On Behalf of | Jul 14, 2021 | Dwi |

It is a scary thing to see those blue lights behind you as you’re driving home from a night on the town or a few drinks with the after-work gang. Your thoughts are racing as you try to compose yourself for the imminent encounter with the police officer walking up to your window.

Chances are good that you may be asked to perform one or more field sobriety tests. Your response to that request — and it is only a request — can determine the trajectory of events that occur after the traffic stop.

Why there are no good reasons to taking field sobriety tests

Even people who are stone-cold sober can be unable to perform any or all of the field sobriety tests. Medical conditions that affect the lower limbs like arthritis, obesity and inner ear problems and even advanced age can prevent anyone from standing on one leg for 30 seconds or performing the walk-and-turn test.

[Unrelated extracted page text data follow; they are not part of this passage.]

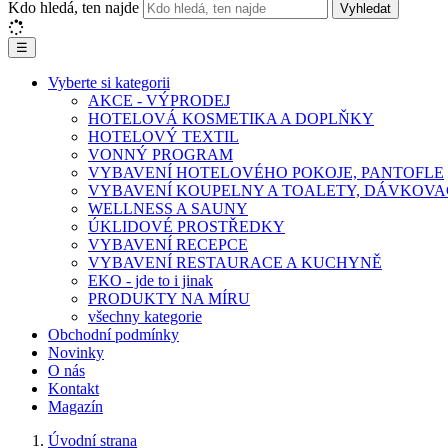
Kdo hledá, ten najde
Vyhledat
☰
Vyberte si kategorii
AKCE - VÝPRODEJ
HOTELOVÁ KOSMETIKA A DOPLŇKY
HOTELOVÝ TEXTIL
VONNÝ PROGRAM
VYBAVENÍ HOTELOVÉHO POKOJE, PANTOFLE
VYBAVENÍ KOUPELNY A TOALETY, DÁVKOVA
WELLNESS A SAUNY
ÚKLIDOVÉ PROSTŘEDKY
VYBAVENÍ RECEPCE
VYBAVENÍ RESTAURACE A KUCHYNĚ
EKO - jde to i jinak
PRODUKTY NA MÍRU
všechny kategorie
Obchodní podmínky
Novinky
O nás
Kontakt
Magazín
Úvodní strana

Having ADD, ADHD or other neurological processing conditions can make it impossible to comprehend rapid-fire commands from the police while standing on the side of the road with traffic whizzing by, sometimes only inches from you. People can flunk the horizontal gaze nystagmus (HGN) test simply because of minor vision problems like having a “lazy eye.”

Choose a better option

Because of all the above and considering how subjective “passing” these field sobriety tests actually is, there simply is no upside to handing the police and prosecutor evidence that could be used to convict you in court.

Remember that you have the right to refuse these roadside tests and to refuse to answer police questioning without your criminal defense attorney present. Then, exert your right to remain silent while remaining cooperative with the process.